Newly listed explorer Euro Manganese has welcomed a couple of well-known mining funds to its register.

Tribeca Investment Partners and Terra Capital Natural Resource Fund have taken substantial stakes in the Canadian manganese explorer.

Euro Manganese made its ASX debut last week at a 25 per cent premium to its IPO price of 26c.

The Vancouver-based manganese explorer is the first to dual-list in Australia and Canada at the exact same time.

>> Stockhead recently reviewed the ASX manganese scene here

Sydney-based Tribeca bought into both IPOs, sinking $2.4 million to pick up roughly 8.8 million shares. It has a 5 per cent stake.

Tribeca has invested in other juniors like DGR Global (ASX:DGR) — which develops explorers from grassroots stage to production, lithium producer Tawana Resources (ASX:TAW), uranium explorers Boss Resources (ASX:BOE) and Bannerman Resources (ASX:BMN) and zinc explorer Superior Lake Resources.

Euro Manganese (ASX:EMN) shares since its debut.
Euro Manganese (ASX:EMN) shares since its debut.

Terra Capital, meanwhile, owns 9 per cent of Euro Manganese after it picked up 15.4 million shares for about $3.6 million.

Terra Capital’s other investments include First Cobalt Corp (ASX:FCC), Jervois Mining (ASX:JRV) and Collerina Cobalt (ASX:CLL).

Both Tribeca and Terra Capital were reportedly seeking new investors to set up their own respective new resources funds that would give them between $300 and $400 million to inject into resources investments.

More skin in the game

Chairman Roman Shklanka and CEO Marco Romero, meanwhile, have sunk more than $C270,000 combined to pick up more shares on market.

Mr Shklanka paid $C70,000 to add a further 350,000 shares to his portfolio, while Mr Romero chipped in $C200,190 for an extra 926,000 shares.

Euro Manganese’s core business — and current ‘sole focus’ — is the development of its Chvaletice manganese project, in the small town of Chvaletice in the Czech Republic.

Manganese is the fourth-most-traded metal in the world.

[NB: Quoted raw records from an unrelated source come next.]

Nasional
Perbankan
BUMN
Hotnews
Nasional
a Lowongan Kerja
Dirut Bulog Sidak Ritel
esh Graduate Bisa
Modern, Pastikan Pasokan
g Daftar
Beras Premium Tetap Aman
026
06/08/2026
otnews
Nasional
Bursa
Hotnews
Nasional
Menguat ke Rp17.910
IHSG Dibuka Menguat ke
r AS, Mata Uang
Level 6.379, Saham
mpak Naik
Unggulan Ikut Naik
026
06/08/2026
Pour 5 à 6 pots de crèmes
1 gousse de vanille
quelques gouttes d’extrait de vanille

Only aluminium, iron ore and copper are more widely used.

About 90 per cent of manganese goes into steel-making, but it’s increasingly used in next-generation battery and power storage applications.

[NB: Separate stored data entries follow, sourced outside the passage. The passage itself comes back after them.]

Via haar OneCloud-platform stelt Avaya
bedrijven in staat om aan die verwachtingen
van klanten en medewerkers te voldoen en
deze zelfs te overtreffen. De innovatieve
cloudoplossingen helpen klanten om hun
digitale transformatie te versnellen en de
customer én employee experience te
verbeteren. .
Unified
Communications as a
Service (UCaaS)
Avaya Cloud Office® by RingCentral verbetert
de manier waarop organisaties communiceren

Mr Romero predicts there will be a “very significant increase” in demand largely due to the rapid growth in the electric vehicle market.

“Manganese has long been neglected as a battery raw material, which it is very clearly so and has been for a very long time in fact,” he told Stockhead last week.

“We have the opportunity to bring to market a strategic alternative or complement to existing production just at a time when there is explosive demand growth emerging, particularly from the automotive industry that is rapidly electrifying all over the world and particularly in Europe.”